The Internet has created innovative inroads into traditional vacation lodging. Websites like Airbnb, VRBO and Flipkey provide vacationers with affordable lodging in prime locations, furnished with all the comforts of a home. But, while short-term vacation rentals are a boon for travelers, they often create problems for municipalities.
The rise of short-term vacation rentals has eroded the affordable housing stock in many cities. Realizing there is more money to be made in short-term renting instead of long-term leasing, investors are now purchasing residential properties and repurposing them as short-term rentals. In some instances, investors have purchase entire apartment buildings to create Airbnb-style complexes.
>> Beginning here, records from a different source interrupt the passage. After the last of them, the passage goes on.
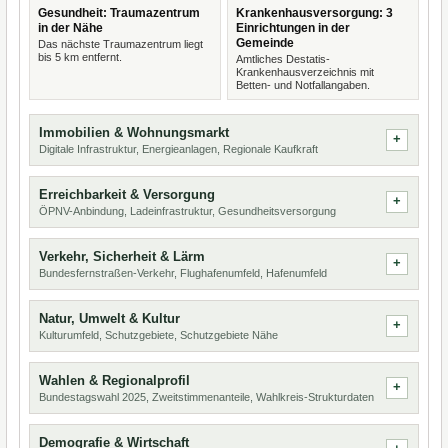
Gesundheit: Traumazentrum
Krankenhausversorgung: 3
in der Nähe
Einrichtungen in der
Gemeinde
Das nächste Traumazentrum liegt
bis 5 km entfernt.
Amtliches Destatis-
Krankenhausverzeichnis mit
Betten- und Notfallangaben.
Immobilien & Wohnungsmarkt
Digitale Infrastruktur, Energieanlagen, Regionale Kaufkraft
Erreichbarkeit & Versorgung
ÖPNV-Anbindung, Ladeinfrastruktur, Gesundheitsversorgung
Verkehr, Sicherheit & Lärm
Bundesfernstraßen-Verkehr, Flughafenumfeld, Hafenumfeld
Natur, Umwelt & Kultur
Kulturumfeld, Schutzgebiete, Schutzgebiete Nähe
Wahlen & Regionalprofil
Bundestagswahl 2025, Zweitstimmenanteile, Wahlkreis-Strukturdaten
Demografie & Wirtschaft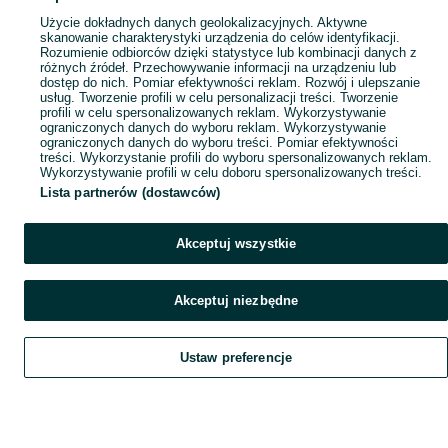
Użycie dokładnych danych geolokalizacyjnych. Aktywne
skanowanie charakterystyki urządzenia do celów identyfikacji.
Rozumienie odbiorców dzięki statystyce lub kombinacji danych z
różnych źródeł. Przechowywanie informacji na urządzeniu lub
dostęp do nich. Pomiar efektywności reklam. Rozwój i ulepszanie
usług. Tworzenie profili w celu personalizacji treści. Tworzenie
profili w celu spersonalizowanych reklam. Wykorzystywanie
ograniczonych danych do wyboru reklam. Wykorzystywanie
ograniczonych danych do wyboru treści. Pomiar efektywności
treści. Wykorzystanie profili do wyboru spersonalizowanych reklam.
Wykorzystywanie profili w celu doboru spersonalizowanych treści.
Lista partnerów (dostawców)
Akceptuj wszystkie
Akceptuj niezbędne
Ustaw preferencje
Szukaj
Obserwujesz
Dodaj
Czat
Konto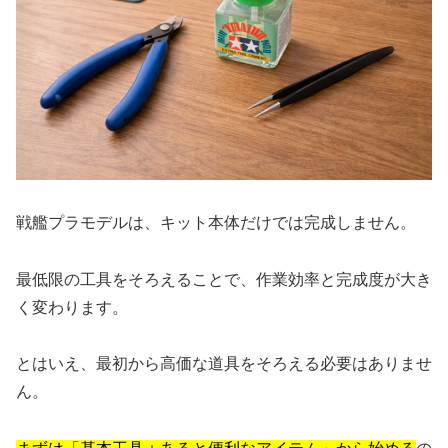
戦艦プラモデルは、キット本体だけでは完成しません。
最低限の工具をそろえることで、作業効率と完成度が大き
く変わります。
とはいえ、最初から高価な道具をそろえる必要はありませ
ん。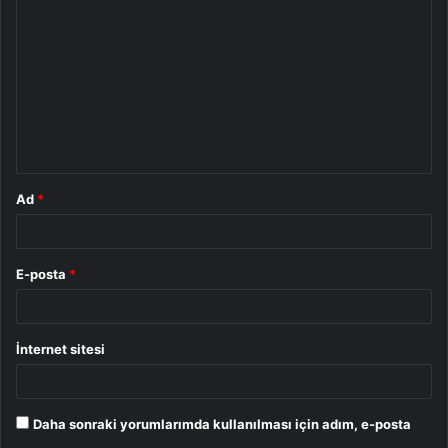
o
r
u
m
*
Ad
*
E-posta
*
İnternet sitesi
Daha sonraki yorumlarımda kullanılması için adım, e-posta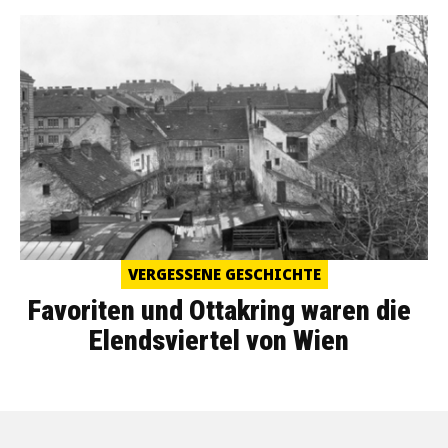
VERGESSENE GESCHICHTE
Favoriten und Ottakring waren die
Elendsviertel von Wien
The increase in short-term rentals and corresponding decrease in housing stock has created a housing scarcity, driving up rent in some cities where short-term rentals are prevalent.
As neighbors are replaced with tourists, there is also an eroding effect on the residential character of neighborhoods. Rental owners and vacationers simply do not have the same investment in the neighborhoods that long-term residents do. Rental owners have little incentive to invest in improvements beyond what makes a property rentable. Likewise, renters have no incentive to care for the rentals as a vested property owner would or conduct themselves in a manner that long-term residents must to be a good neighbor. As a result, continually parked cars, loud music, and rampant littering from vacationers can be a constant source of frustration to the neighborhood. Indeed, in some cases, formerly peaceful neighborhoods have been converted to raucous vacation zones where inebriated guests and late-night parties become the norm. To add insult to injury, unlike hotels and motels, short-term rentals in most jurisdictions may not be paying transient occupancy taxes and other assessments that provide benefits to the community.
Short-term rentals also create other nuisance problems for neighborhoods. The potential for increased profits has led some owners to make unlawful modifications to their short-term rentals in an effort to create multi-family dwellings in violation of applicable building, housing and fire codes. The ability to acquire higher occupancy by illegally converting a garage to a bedroom or by adding unpermitted kitchens or whole stories becomes too great a temptation. These illegal conversions not only create potential health and safety concerns, but also exacerbate the unwanted touristic activities mentioned above, which further frustrates adjacent homeowners who did not sign up to live next to a quasi-hotel, motel or bed and breakfast.
Municipalities do have tools to combat the problems created by short-term rentals. Cities and counties should examine their local codes to make sure they provide the necessary provisions to regulate short-term vacation rentals and the problems they create. In some case, zoning codes, including traditional definitions for hotels and motels, will need to be modified to encompass this new model of vacation lodging. Likewise, local nuisance definitions and enforcement provisions will likely need to be expanded with short-term rentals in mind. Communities that wish to permit these rentals must consider how best to regulate them and must ensure that they are paying transient occupancy tax and other assessments. Some cities and counties may also have to enact new ordinances to identify, control and mitigate the use and location of short-term rentals with carefully tailored reporting, permitting, and enforcement procedures.
Where appropriate local ordinances are in place to control short-term rentals, but owners ignore the law, or simply treat the consequences of non-compliance as a cost of doing business, municipalities must be prepared to pursue enforcement. In such instances, nuisance abatement and receivership actions can be effective tools against recalcitrant owners.